*PROBLEM DETAILS*
Repeat the entries exactly but omit the pictures.

═══ RECORDED INFORMATION

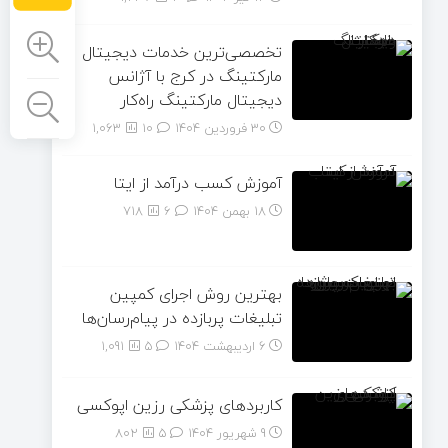
تخصصی‌ترین خدمات دیجیتال
مارکتینگ در کرج با آژانس
دیجیتال مارکتینگ راه‌کار
30 فروردین 1404
۱۰
1,063
آموزش کسب درآمد از ایتا
18 بهمن 1404
۶
718
بهترین روش اجرای کمپین
تبلیغات پربازده در پیام‌رسان‌ها
6 اردیبهشت 1404
۵
1,091
کاربردهای پزشکی رزین اپوکسی
9 شهریور 1404
۵
802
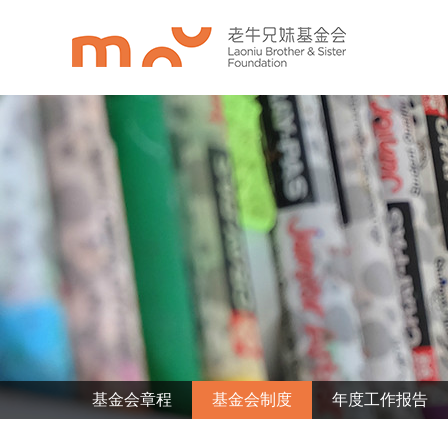
基金会章程
基金会制度
年度工作报告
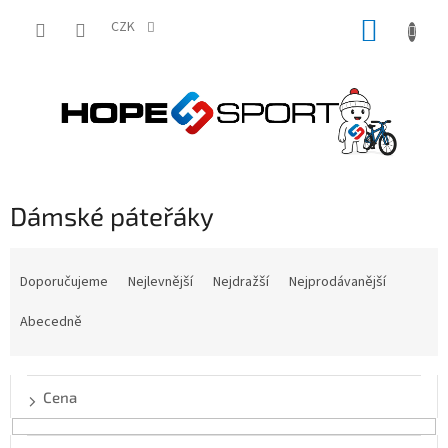
Přejít
NÁKUP
na
CZK
obsah
KOŠÍK
Dámské páteřáky
Ř
a
Doporučujeme
Nejlevnější
Nejdražší
Nejprodávanější
z
e
Abecedně
n
í
p
Cena
r
o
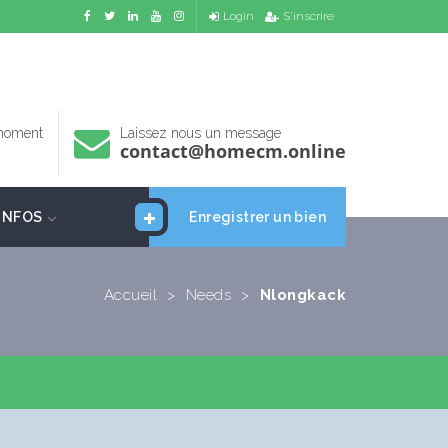
Login
S'inscrire
 moment
Laissez nous un message
contact@homecm.online
INFOS
Enregistrer un bien
Accueil
>
Needs
>
Nlongkack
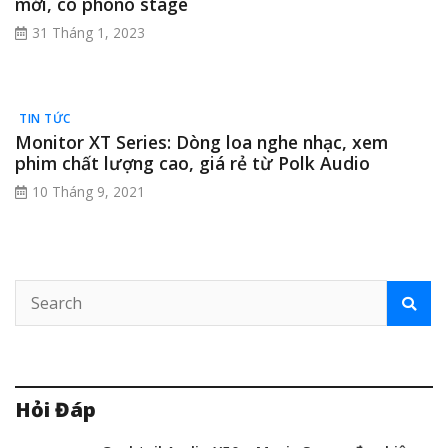
mới, có phono stage
31 Tháng 1, 2023
TIN TỨC
Monitor XT Series: Dòng loa nghe nhạc, xem
phim chất lượng cao, giá rẻ từ Polk Audio
10 Tháng 9, 2021
Hỏi Đáp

══════

*SOLUTION TO THE EXERCISE*
تخصصی‌ترین خدمات دیجیتال
مارکتینگ در کرج با آژانس
دیجیتال مارکتینگ راه‌کار
30 فروردین 1404
۱۰
1,063
آموزش کسب درآمد از ایتا
18 بهمن 1404
۶
718
بهترین روش اجرای کمپین
تبلیغات پربازده در پیام‌رسان‌ها
6 اردیبهشت 1404
۵
1,091
کاربردهای پزشکی رزین اپوکسی
9 شهریور 1404
۵
802
基金会章程
基金会制度
年度工作报告
Přejít
NÁKUP
na
CZK
obsah
KOŠÍK
Dámské páteřáky
Ř
a
Doporučujeme
Nejlevnější
Nejdražší
Nejprodávanější
z
e
Abecedně
n
í
p
Cena
r
o
Login
S'inscrire
 moment
Laissez nous un message
contact@homecm.online
INFOS
Enregistrer un bien
Accueil
>
Needs
>
Nlongkack
mới, có phono stage
31 Tháng 1, 2023
TIN TỨC
Monitor XT Series: Dòng loa nghe nhạc, xem
phim chất lượng cao, giá rẻ từ Polk Audio
10 Tháng 9, 2021
Hỏi Đáp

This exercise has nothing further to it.